## WHAT THE EXERCISE ASKS
Where an entry holds an image, leave the image out; otherwise reproduce the entry exactly.

## INPUT RECORDS
........

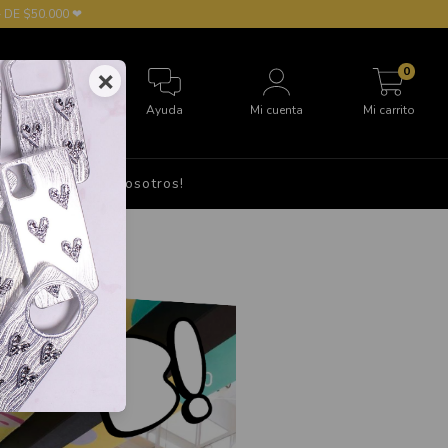
 DE $50.000 ❤
0
×
Ayuda
Mi cuenta
Mi carrito
S
Hablá con nosotros!
o!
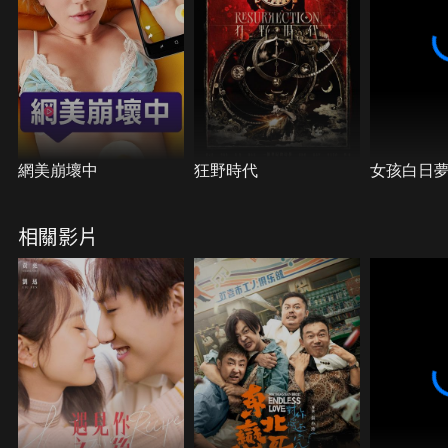
網美崩壞中
狂野時代
女孩白日
相關影片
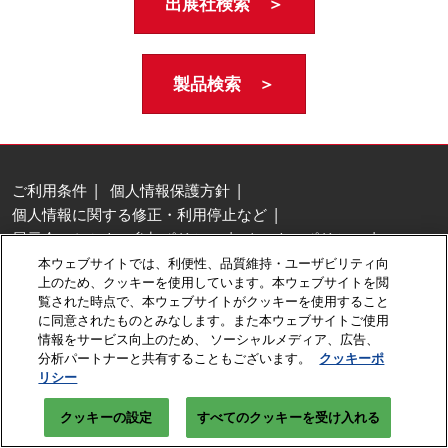
出展社検索 ＞
製品検索 ＞
ご利用条件
個人情報保護方針
個人情報に関する修正・利用停止など
展示会・セミナー参加ポリシー
クッキーポリシー
クッキーの設定
本ウェブサイトでは、利便性、品質維持・ユーザビリティ向
上のため、クッキーを使用しています。本ウェブサイトを閲
Copyright © RX Japan GK
覧された時点で、本ウェブサイトがクッキーを使用すること
に同意されたものとみなします。また本ウェブサイトご使用
情報をサービス向上のため、 ソーシャルメディア、広告、
分析パートナーと共有することもございます。
クッキーポ
リシー
クッキーの設定
すべてのクッキーを受け入れる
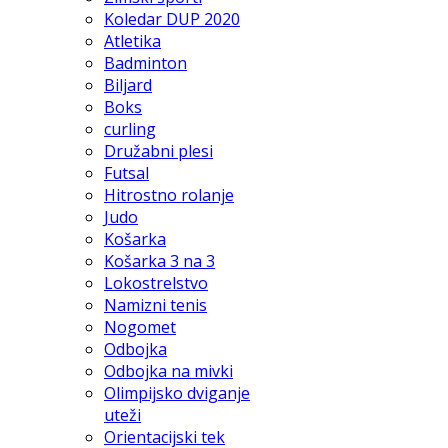
Koledar DUP 2020
Atletika
Badminton
Biljard
Boks
curling
Družabni plesi
Futsal
Hitrostno rolanje
Judo
Košarka
Košarka 3 na 3
Lokostrelstvo
Namizni tenis
Nogomet
Odbojka
Odbojka na mivki
Olimpijsko dviganje
uteži
Orientacijski tek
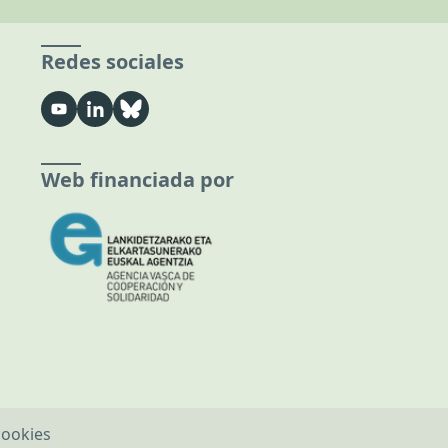
Redes sociales
Web financiada por
cookies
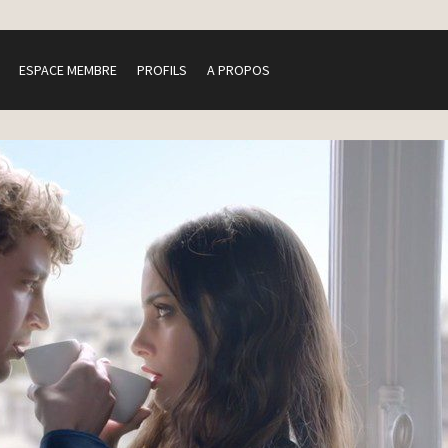
ESPACE MEMBRE
PROFILS
A PROPOS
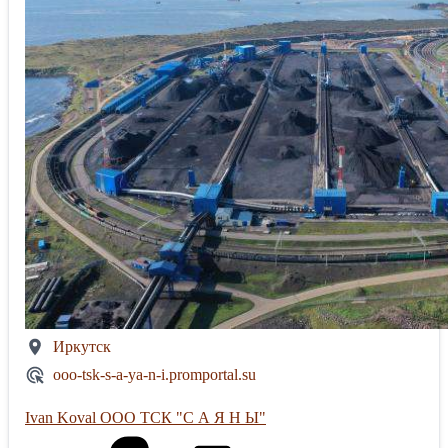
Иркутск
ooo-tsk-s-a-ya-n-i.promportal.su
Ivan Koval ООО ТСК "С А Я Н Ы"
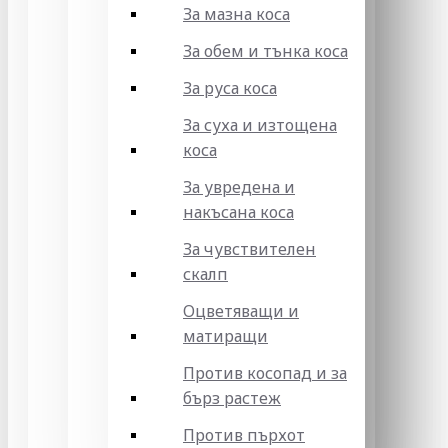
За мазна коса
За обем и тънка коса
За руса коса
За суха и изтощена
коса
За увредена и
накъсана коса
За чувствителен
скалп
Оцветяващи и
матиращи
Против косопад и за
бърз растеж
Против пърхот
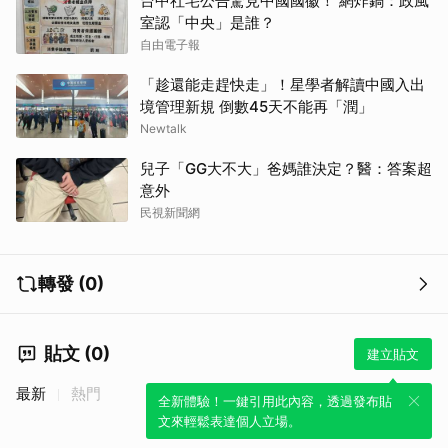
台中社宅公告驚見中國國徽！ 網炸鍋：政風
室認「中央」是誰？
自由電子報
「趁還能走趕快走」！星學者解讀中國入出
境管理新規 倒數45天不能再「潤」
Newtalk
兒子「GG大不大」爸媽誰決定？醫：答案超
意外
民視新聞網
轉發 (0)
貼文 (0)
建立貼文
最新
熱門
全新體驗！一鍵引用此內容，透過發布貼
文來輕鬆表達個人立場。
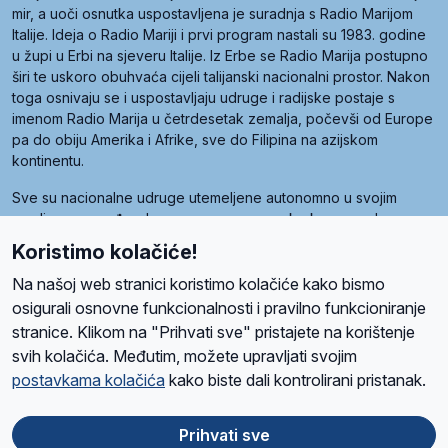
mir, a uoči osnutka uspostavljena je suradnja s Radio Marijom
Italije. Ideja o Radio Mariji i prvi program nastali su 1983. godine
u župi u Erbi na sjeveru Italije. Iz Erbe se Radio Marija postupno
širi te uskoro obuhvaća cijeli talijanski nacionalni prostor. Nakon
toga osnivaju se i uspostavljaju udruge i radijske postaje s
imenom Radio Marija u četrdesetak zemalja, počevši od Europe
pa do obiju Amerika i Afrike, sve do Filipina na azijskom
kontinentu.
Sve su nacionalne udruge utemeljene autonomno u svojim
zemljama, a međusobna su povezane preko krovne udruge
pod nazivom Svjetska obitelj Radio Marije (World Family of
Koristimo kolačiće!
Radio Maria). Svjetsku obitelj utemeljilo je sedam članica, među
kojima je i hrvatska Udruga Radio Marija.
Na našoj web stranici koristimo kolačiće kako bismo
osigurali osnovne funkcionalnosti i pravilno funkcioniranje
stranice. Klikom na "Prihvati sve" pristajete na korištenje
svih kolačića. Međutim, možete upravljati svojim
O nama
Radio
Program
Volonteri
Prijatelji
Kontakt
Pravila privatnosti
postavkama kolačića
kako biste dali kontrolirani pristanak.
Kolačići
Uvjeti korištenja
Ova stranica je zaštićena Google reCAPTCHA sustavom
Prihvati sve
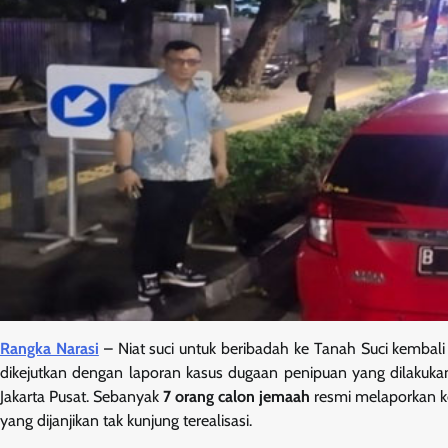
Rangka Narasi
– Niat suci untuk beribadah ke Tanah Suci kembali 
dikejutkan dengan laporan kasus dugaan penipuan yang dilakuk
Jakarta Pusat. Sebanyak
7 orang calon jemaah
resmi melaporkan ker
yang dijanjikan tak kunjung terealisasi.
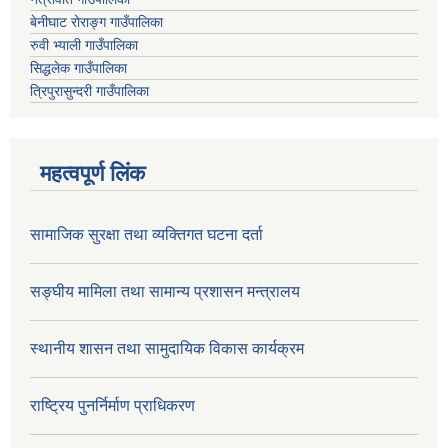
बेनीघाट रोराङ्ग गाउँपालिका
रुवी भ्याली गाउँपालिका
सिद्धलेक गाउँपालिका
त्रिपुरासुन्दरी गाउँपालिका
महत्वपूर्ण लिंक
सामाजिक सुरक्षा तथा व्यक्तिगत घटना दर्ता
सङ्घीय मामिला तथा सामान्य प्रशासन मन्त्रालय
स्थानीय शासन तथा सामुदायिक विकास कार्यक्रम
राष्ट्रिय पुनर्निर्माण प्राधिकरण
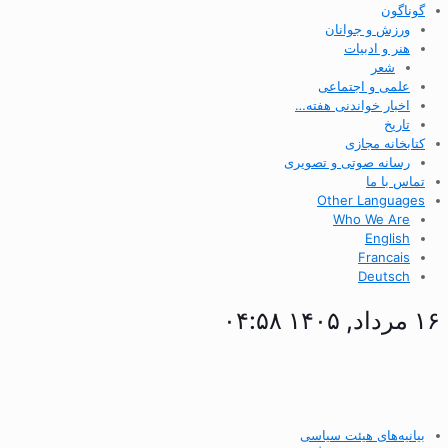
گوناگون
ورزش و جوانان
هنر و ادبیات
شعر
علمی و اجتماعی
اخبار خواندنی هفته…
تاریخ
کتابخانه مجازی
رسانه صوتی و تصویری
تماس با ما
Other Languages
Who We Are
English
Francais
Deutsch
۱۶ مرداد, ۱۴۰۵ ۰۴:۵۸
بیانیه‌های هیئت سیاسی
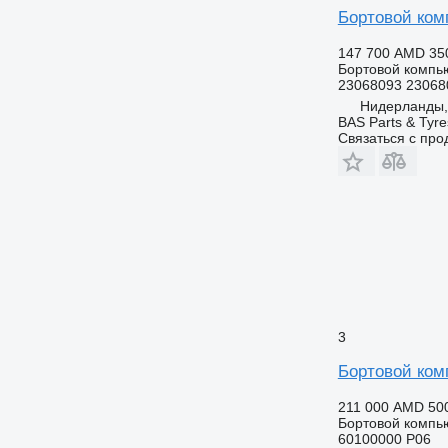
Бортовой комп
147 700 AMD
35
Бортовой компь
23068093 23068
Нидерланды,
BAS Parts & Tyre
Связаться с пр
3
Бортовой ком
211 000 AMD
50
Бортовой компь
60100000 P06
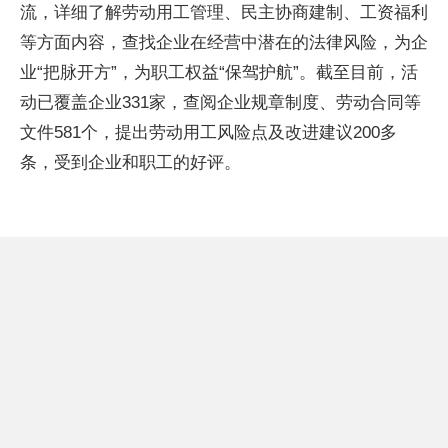
流，详细了解劳动用工管理、民主协商建制、工资福利
等方面内容，查找企业在经营中潜在的法律风险，为企
业“把脉开方”，为职工权益“保驾护航”。截至目前，活
动已覆盖企业331家，查阅企业规章制度、劳动合同等
文件581个，提出劳动用工风险点及改进建议200多
条，受到企业和职工的好评。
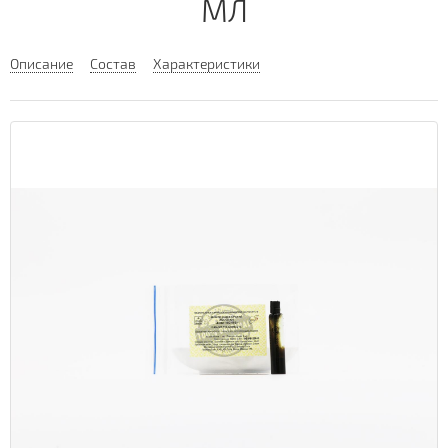
МЛ
Описание
Состав
Характеристики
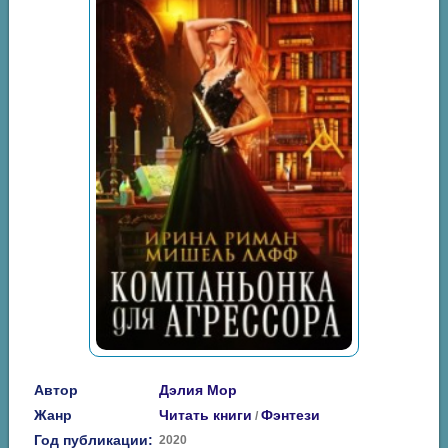
Автор
Дэлия Мор
Жанр
Читать книги
Фэнтези
/
Год публикации:
2020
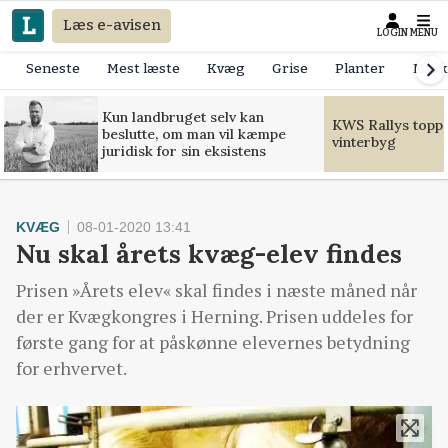
Læs e-avisen
LOGIN
MENU
Seneste
Mest læste
Kvæg
Grise
Planter
Mask
Kun landbruget selv kan
KWS Rallys toppe
beslutte, om man vil kæmpe
vinterbyg
juridisk for sin eksistens
KVÆG
08-01-2020 13:41
Nu skal årets kvæg-elev findes
Prisen »Årets elev« skal findes i næste måned når
der er Kvægkongres i Herning. Prisen uddeles for
første gang for at påskønne elevernes betydning
for erhvervet.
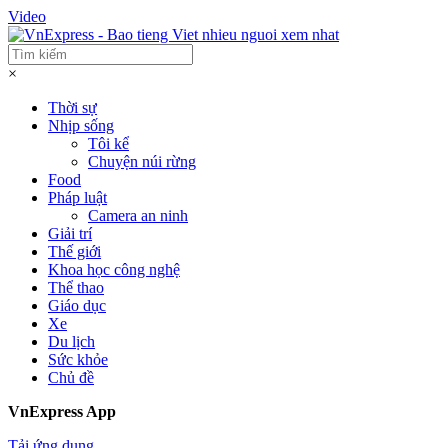
Video
×
Thời sự
Nhịp sống
Tôi kể
Chuyện núi rừng
Food
Pháp luật
Camera an ninh
Giải trí
Thế giới
Khoa học công nghệ
Thể thao
Giáo dục
Xe
Du lịch
Sức khỏe
Chủ đề
VnExpress App
Tải ứng dụng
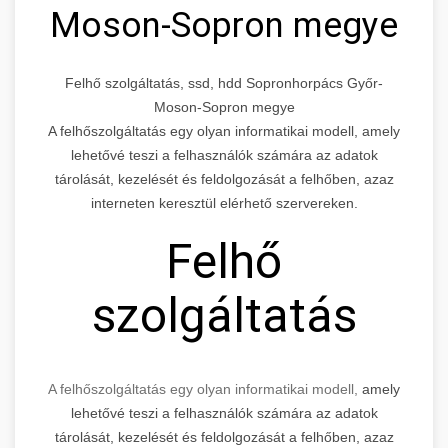
Moson-Sopron megye
Felhő szolgáltatás, ssd, hdd Sopronhorpács Győr-
Moson-Sopron megye
A felhőszolgáltatás egy olyan informatikai modell, amely
lehetővé teszi a felhasználók számára az adatok
tárolását, kezelését és feldolgozását a felhőben, azaz
interneten keresztül elérhető szervereken.
Felhő
szolgáltatás
A felhőszolgáltatás egy olyan informatikai modell,
amely
lehetővé teszi a felhasználók számára az adatok
tárolását, kezelését és feldolgozását a felhőben, azaz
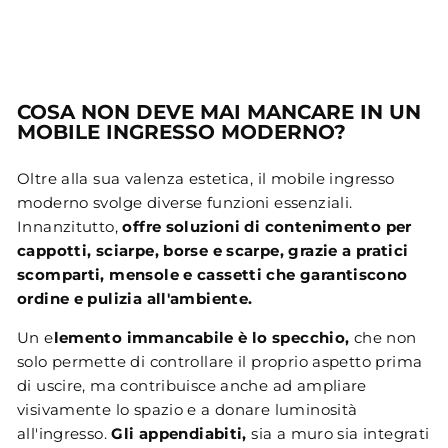
COSA NON DEVE MAI MANCARE IN UN
MOBILE INGRESSO MODERNO?
Oltre alla sua valenza estetica, il mobile ingresso
moderno svolge diverse funzioni essenziali.
Innanzitutto,
offre soluzioni di contenimento per
cappotti, sciarpe, borse e scarpe, grazie a pratici
scomparti, mensole e cassetti che garantiscono
ordine e pulizia all'ambiente.
Un e
lemento immancabile è lo specchio,
che non
solo permette di controllare il proprio aspetto prima
di uscire, ma contribuisce anche ad ampliare
visivamente lo spazio e a donare luminosità
all'ingresso.
Gli appendiabiti,
sia a muro sia integrati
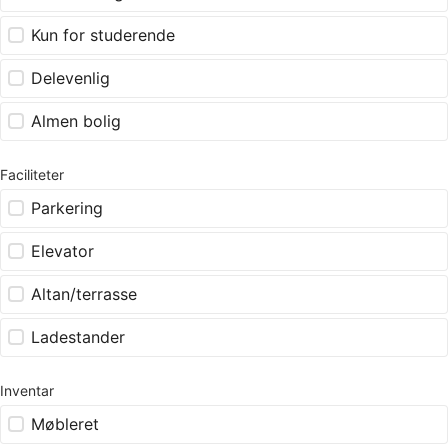
Kun for studerende
Delevenlig
Almen bolig
Faciliteter
Parkering
Elevator
Altan/terrasse
Ladestander
Inventar
Møbleret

........

## RESULT OF THE EXERCISE
 DE $50.000 ❤
0
×
Ayuda
Mi cuenta
Mi carrito
S
Hablá con nosotros!
o!
網美崩壞中
狂野時代
女孩白日
相關影片
出展社検索 ＞
製品検索 ＞
ご利用条件
個人情報保護方針
個人情報に関する修正・利用停止など
展示会・セミナー参加ポリシー
クッキーポリシー
クッキーの設定
本ウェブサイトでは、利便性、品質維持・ユーザビリティ向
上のため、クッキーを使用しています。本ウェブサイトを閲
Copyright © RX Japan GK
覧された時点で、本ウェブサイトがクッキーを使用すること
に同意されたものとみなします。また本ウェブサイトご使用
情報をサービス向上のため、 ソーシャルメディア、広告、
分析パートナーと共有することもございます。
クッキーポ
リシー
クッキーの設定
すべてのクッキーを受け入れる
Koledar DUP 2020
Atletika
Badminton
Biljard
Boks
curling
Družabni plesi
Futsal
Hitrostno rolanje
Judo
Košarka
Košarka 3 na 3
Lokostrelstvo
Namizni tenis
Nogomet
Odbojka
Odbojka na mivki
Olimpijsko dviganje
uteži
Orientacijski tek
Redes sociales
Web financiada por
cookies
ESPACE MEMBRE
PROFILS
A PROPOS
Иркутск
ooo-tsk-s-a-ya-n-i.promportal.su
Ivan Koval ООО ТСК "С А Я Н Ы"
За мазна коса
За обем и тънка коса
За руса коса
За суха и изтощена
коса
За увредена и
накъсана коса
За чувствителен
скалп
Оцветяващи и
матиращи
Против косопад и за
бърз растеж
Против пърхот
台中社宅公告驚見中國國徽！ 網炸鍋：政風
室認「中央」是誰？
自由電子報
「趁還能走趕快走」！星學者解讀中國入出
境管理新規 倒數45天不能再「潤」
Newtalk
兒子「GG大不大」爸媽誰決定？醫：答案超
意外
民視新聞網
轉發 (0)
貼文 (0)
建立貼文
最新
熱門
全新體驗！一鍵引用此內容，透過發布貼
文來輕鬆表達個人立場。
mir, a uoči osnutka uspostavljena je suradnja s Radio Marijom
Italije. Ideja o Radio Mariji i prvi program nastali su 1983. godine
u župi u Erbi na sjeveru Italije. Iz Erbe se Radio Marija postupno
širi te uskoro obuhvaća cijeli talijanski nacionalni prostor. Nakon
toga osnivaju se i uspostavljaju udruge i radijske postaje s
imenom Radio Marija u četrdesetak zemalja, počevši od Europe
pa do obiju Amerika i Afrike, sve do Filipina na azijskom
kontinentu.
Sve su nacionalne udruge utemeljene autonomno u svojim
zemljama, a međusobna su povezane preko krovne udruge
pod nazivom Svjetska obitelj Radio Marije (World Family of
Koristimo kolačiće!
Radio Maria). Svjetsku obitelj utemeljilo je sedam članica, među
kojima je i hrvatska Udruga Radio Marija.
Na našoj web stranici koristimo kolačiće kako bismo
osigurali osnovne funkcionalnosti i pravilno funkcioniranje
stranice. Klikom na "Prihvati sve" pristajete na korištenje
svih kolačića. Međutim, možete upravljati svojim
O nama
Radio
Program
Volonteri
Prijatelji
Kontakt
Pravila privatnosti
postavkama kolačića
kako biste dali kontrolirani pristanak.
Kolačići
Uvjeti korištenja
Ova stranica je zaštićena Google reCAPTCHA sustavom
Prihvati sve
Rangka Narasi
– Niat suci untuk beribadah ke Tanah Suci kembali 
dikejutkan dengan laporan kasus dugaan penipuan yang dilakuk
Jakarta Pusat. Sebanyak
7 orang calon jemaah
resmi melaporkan ker
yang dijanjikan tak kunjung terealisasi.
बेनीघाट रोराङ्ग गाउँपालिका
रुवी भ्याली गाउँपालिका
सिद्धलेक गाउँपालिका
त्रिपुरासुन्दरी गाउँपालिका
महत्वपूर्ण लिंक
सामाजिक सुरक्षा तथा व्यक्तिगत घटना दर्ता
सङ्घीय मामिला तथा सामान्य प्रशासन मन्त्रालय
स्थानीय शासन तथा सामुदायिक विकास कार्यक्रम
राष्ट्रिय पुनर्निर्माण प्राधिकरण
گوناگون
ورزش و جوانان
هنر و ادبیات
شعر
علمی و اجتماعی
اخبار خواندنی هفته…
تاریخ
کتابخانه مجازی
رسانه صوتی و تصویری
تماس با ما
Other Languages
Who We Are
English
Francais
Deutsch
۱۶ مرداد, ۱۴۰۵ ۰۴:۵۸
بیانیه‌های هیئت سیاسی
Бортовой комп
147 700 AMD
35
Бортовой компь
23068093 23068
Нидерланды,
BAS Parts & Tyre
Связаться с пр
3
Бортовой ком
211 000 AMD
50
Бортовой компь
60100000 P06
流，详细了解劳动用工管理、民主协商建制、工资福利
等方面内容，查找企业在经营中潜在的法律风险，为企
业“把脉开方”，为职工权益“保驾护航”。截至目前，活
动已覆盖企业331家，查阅企业规章制度、劳动合同等
文件581个，提出劳动用工风险点及改进建议200多
条，受到企业和职工的好评。
МЛ
Описание
Состав
Характеристики
Автор
Дэлия Мор
Жанр
Читать книги
Фэнтези
/
Год публикации:
2020
Læs e-avisen
LOGIN
MENU
Seneste
Mest læste
Kvæg
Grise
Planter
Mask
Kun landbruget selv kan
KWS Rallys toppe
beslutte, om man vil kæmpe
vinterbyg
juridisk for sin eksistens
KVÆG
08-01-2020 13:41
Nu skal årets kvæg-elev findes
Prisen »Årets elev« skal findes i næste måned når
der er Kvægkongres i Herning. Prisen uddeles for
første gang for at påskønne elevernes betydning
for erhvervet.
Video
×
Thời sự
Nhịp sống
Tôi kể
Chuyện núi rừng
Food
Pháp luật
Camera an ninh
Giải trí
Thế giới
Khoa học công nghệ
Thể thao
Giáo dục
Xe
Du lịch
Sức khỏe
Chủ đề
VnExpress App
Tải ứng dụng
Moson-Sopron megye
Felhő szolgáltatás, ssd, hdd Sopronhorpács Győr-
Moson-Sopron megye
A felhőszolgáltatás egy olyan informatikai modell, amely
lehetővé teszi a felhasználók számára az adatok
tárolását, kezelését és feldolgozását a felhőben, azaz
interneten keresztül elérhető szervereken.
Felhő
szolgáltatás
A felhőszolgáltatás egy olyan informatikai modell,
amely
lehetővé teszi a felhasználók számára az adatok
tárolását, kezelését és feldolgozását a felhőben, azaz
COSA NON DEVE MAI MANCARE IN UN
MOBILE INGRESSO MODERNO?
Oltre alla sua valenza estetica, il mobile ingresso
moderno svolge diverse funzioni essenziali.
Innanzitutto,
offre soluzioni di contenimento per
cappotti, sciarpe, borse e scarpe, grazie a pratici
scomparti, mensole e cassetti che garantiscono
ordine e pulizia all'ambiente.
Un e
lemento immancabile è lo specchio,
che non
solo permette di controllare il proprio aspetto prima
di uscire, ma contribuisce anche ad ampliare
visivamente lo spazio e a donare luminosità
all'ingresso.
Gli appendiabiti,
sia a muro sia integrati
Kun for studerende
Delevenlig
Almen bolig
Faciliteter
Parkering
Elevator
Altan/terrasse
Ladestander
Inventar
Møbleret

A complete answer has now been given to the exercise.